I am a dual UK/USA citizen, living and retired in the US. I am taxed in the US, having taken advantage of relief from being taxed twice (double taxation).
I have UK based private pension plans, (e.g. some with Standard Life), and if I were in UK, could draw 25% of the pot tax free. 
Can anyone tell me whether that allowance is honored by the IRS, or whether the whole pot will now be liable for taxation?
Thanks.


----------



## Bevdeforges (Nov 16, 2007)

Have moved you over to the tax section just to see if we can flag down a few more responses.

Generally speaking the US doesn't honor any "tax free" aspects of any private pension plan. You would have to declare the income and then claim the Foreign Tax Credit for taxes paid on the pension. (Pensions being considered "unearned income".) For those sorts of income considered tax-free at the source, there's no double taxation to be avoided, so you just wind up having to pay the tax.
Cheers,
Bev


----------



## JustLurking (Mar 25, 2015)

pmb said:


> Can anyone tell me whether that allowance is honored by the IRS, or whether the whole pot will now be liable for taxation?


This is discussed almost endlessly on assorted expat finance sites. If you try a couple of Google searches you'll be able to unearth any number of relevant discussions. The current bottom line appears to be that _nobody knows for certain_.

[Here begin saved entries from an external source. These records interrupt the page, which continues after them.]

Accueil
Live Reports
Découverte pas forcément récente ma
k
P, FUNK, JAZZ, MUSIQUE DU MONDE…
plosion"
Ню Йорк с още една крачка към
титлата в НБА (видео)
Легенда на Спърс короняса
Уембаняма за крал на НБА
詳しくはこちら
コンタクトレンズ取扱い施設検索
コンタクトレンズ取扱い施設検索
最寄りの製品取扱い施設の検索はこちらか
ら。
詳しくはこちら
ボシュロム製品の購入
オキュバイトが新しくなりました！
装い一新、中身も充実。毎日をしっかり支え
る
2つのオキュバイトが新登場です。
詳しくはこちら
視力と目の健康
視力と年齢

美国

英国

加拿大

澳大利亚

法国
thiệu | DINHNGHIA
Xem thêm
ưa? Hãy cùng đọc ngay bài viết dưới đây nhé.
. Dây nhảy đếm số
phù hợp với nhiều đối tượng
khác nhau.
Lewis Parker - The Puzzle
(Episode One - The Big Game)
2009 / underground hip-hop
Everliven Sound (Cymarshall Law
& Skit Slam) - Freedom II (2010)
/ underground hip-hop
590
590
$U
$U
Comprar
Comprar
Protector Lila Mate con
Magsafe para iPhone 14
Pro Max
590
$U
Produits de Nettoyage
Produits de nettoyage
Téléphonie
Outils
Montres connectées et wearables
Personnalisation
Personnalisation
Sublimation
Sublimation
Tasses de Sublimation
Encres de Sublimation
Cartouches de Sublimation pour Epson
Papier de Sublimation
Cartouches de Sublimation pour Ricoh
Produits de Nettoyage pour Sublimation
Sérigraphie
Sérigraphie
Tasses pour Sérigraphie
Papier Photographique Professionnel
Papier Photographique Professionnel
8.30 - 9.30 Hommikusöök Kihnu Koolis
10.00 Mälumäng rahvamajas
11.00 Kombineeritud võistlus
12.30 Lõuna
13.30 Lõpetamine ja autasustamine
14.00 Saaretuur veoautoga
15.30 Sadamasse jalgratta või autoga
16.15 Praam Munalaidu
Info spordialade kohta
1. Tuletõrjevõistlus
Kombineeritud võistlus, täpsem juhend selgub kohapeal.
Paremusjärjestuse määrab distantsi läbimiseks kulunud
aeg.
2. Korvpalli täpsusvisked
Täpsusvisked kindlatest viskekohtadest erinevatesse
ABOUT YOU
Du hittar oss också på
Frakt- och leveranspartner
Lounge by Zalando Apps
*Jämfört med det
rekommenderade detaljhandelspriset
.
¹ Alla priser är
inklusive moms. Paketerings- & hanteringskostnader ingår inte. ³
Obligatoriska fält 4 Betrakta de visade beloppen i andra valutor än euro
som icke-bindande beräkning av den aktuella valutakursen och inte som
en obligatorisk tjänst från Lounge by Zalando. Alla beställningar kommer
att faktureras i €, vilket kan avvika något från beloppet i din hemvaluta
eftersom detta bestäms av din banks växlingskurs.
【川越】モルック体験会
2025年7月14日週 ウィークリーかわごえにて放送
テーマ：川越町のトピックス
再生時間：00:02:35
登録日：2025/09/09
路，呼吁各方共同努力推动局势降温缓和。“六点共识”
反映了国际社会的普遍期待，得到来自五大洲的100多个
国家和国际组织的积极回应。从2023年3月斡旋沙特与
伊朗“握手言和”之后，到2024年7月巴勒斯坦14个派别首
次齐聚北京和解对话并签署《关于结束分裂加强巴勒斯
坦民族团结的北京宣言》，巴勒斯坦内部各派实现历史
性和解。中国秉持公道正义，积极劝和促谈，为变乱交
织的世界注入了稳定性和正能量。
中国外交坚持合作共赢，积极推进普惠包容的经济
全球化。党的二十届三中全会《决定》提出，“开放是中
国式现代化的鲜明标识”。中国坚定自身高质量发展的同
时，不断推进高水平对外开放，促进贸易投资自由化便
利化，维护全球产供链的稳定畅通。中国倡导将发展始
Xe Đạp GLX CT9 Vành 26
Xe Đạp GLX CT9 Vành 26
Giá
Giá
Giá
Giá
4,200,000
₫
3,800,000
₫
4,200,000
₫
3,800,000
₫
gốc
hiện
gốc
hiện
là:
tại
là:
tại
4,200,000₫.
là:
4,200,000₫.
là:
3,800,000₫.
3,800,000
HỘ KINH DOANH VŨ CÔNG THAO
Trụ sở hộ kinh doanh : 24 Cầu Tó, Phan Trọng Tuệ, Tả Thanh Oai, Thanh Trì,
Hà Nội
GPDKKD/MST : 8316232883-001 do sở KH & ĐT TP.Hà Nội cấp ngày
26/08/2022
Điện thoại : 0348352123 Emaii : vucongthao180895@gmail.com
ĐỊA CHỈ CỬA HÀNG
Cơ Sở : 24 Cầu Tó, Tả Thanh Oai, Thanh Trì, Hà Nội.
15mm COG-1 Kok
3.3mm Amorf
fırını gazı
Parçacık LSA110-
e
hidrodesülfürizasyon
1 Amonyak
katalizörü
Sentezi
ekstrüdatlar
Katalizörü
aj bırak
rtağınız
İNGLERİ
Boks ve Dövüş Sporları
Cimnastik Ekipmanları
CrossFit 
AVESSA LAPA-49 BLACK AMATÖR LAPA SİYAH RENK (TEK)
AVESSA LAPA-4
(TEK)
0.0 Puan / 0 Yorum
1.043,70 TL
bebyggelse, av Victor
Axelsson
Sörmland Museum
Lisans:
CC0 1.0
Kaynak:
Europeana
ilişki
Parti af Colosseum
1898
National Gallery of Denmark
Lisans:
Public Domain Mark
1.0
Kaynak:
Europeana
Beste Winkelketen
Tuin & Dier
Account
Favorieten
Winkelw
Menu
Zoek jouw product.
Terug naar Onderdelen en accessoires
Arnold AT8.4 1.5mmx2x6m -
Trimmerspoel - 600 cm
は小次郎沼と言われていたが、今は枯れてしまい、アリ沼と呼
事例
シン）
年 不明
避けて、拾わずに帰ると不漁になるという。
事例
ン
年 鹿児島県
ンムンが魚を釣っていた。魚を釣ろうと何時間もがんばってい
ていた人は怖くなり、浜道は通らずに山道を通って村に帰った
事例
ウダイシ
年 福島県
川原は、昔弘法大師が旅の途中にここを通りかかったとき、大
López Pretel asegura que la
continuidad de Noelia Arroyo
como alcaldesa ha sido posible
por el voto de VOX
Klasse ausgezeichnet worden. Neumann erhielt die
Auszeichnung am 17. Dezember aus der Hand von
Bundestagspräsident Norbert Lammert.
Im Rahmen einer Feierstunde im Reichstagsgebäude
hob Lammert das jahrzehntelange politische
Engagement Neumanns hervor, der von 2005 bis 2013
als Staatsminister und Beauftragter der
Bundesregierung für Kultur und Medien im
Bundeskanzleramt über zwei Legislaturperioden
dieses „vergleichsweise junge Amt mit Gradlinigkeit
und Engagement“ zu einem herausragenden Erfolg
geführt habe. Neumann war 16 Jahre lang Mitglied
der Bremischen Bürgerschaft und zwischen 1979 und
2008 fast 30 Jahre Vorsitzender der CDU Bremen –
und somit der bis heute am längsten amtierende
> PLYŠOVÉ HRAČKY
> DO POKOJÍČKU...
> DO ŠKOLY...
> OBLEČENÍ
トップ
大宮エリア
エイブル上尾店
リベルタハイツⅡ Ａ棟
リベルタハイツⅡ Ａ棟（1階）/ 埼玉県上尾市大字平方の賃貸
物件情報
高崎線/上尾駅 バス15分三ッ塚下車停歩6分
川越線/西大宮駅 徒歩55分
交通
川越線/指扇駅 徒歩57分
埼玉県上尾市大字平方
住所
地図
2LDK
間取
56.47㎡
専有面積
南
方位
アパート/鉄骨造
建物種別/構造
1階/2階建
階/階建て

There is language in the US/UK tax treaty that protects some types and portions of pension withdrawals from tax, but as usual the US has inserted its trademark execrable 'saving clause' to disallow most of it for US citizens and residents. What remains after this is open to interpretation. Interpreting it has exercised many minds, without any apparent resolution.

Sorry that this is so vague. Things really shouldn't be this way.


----------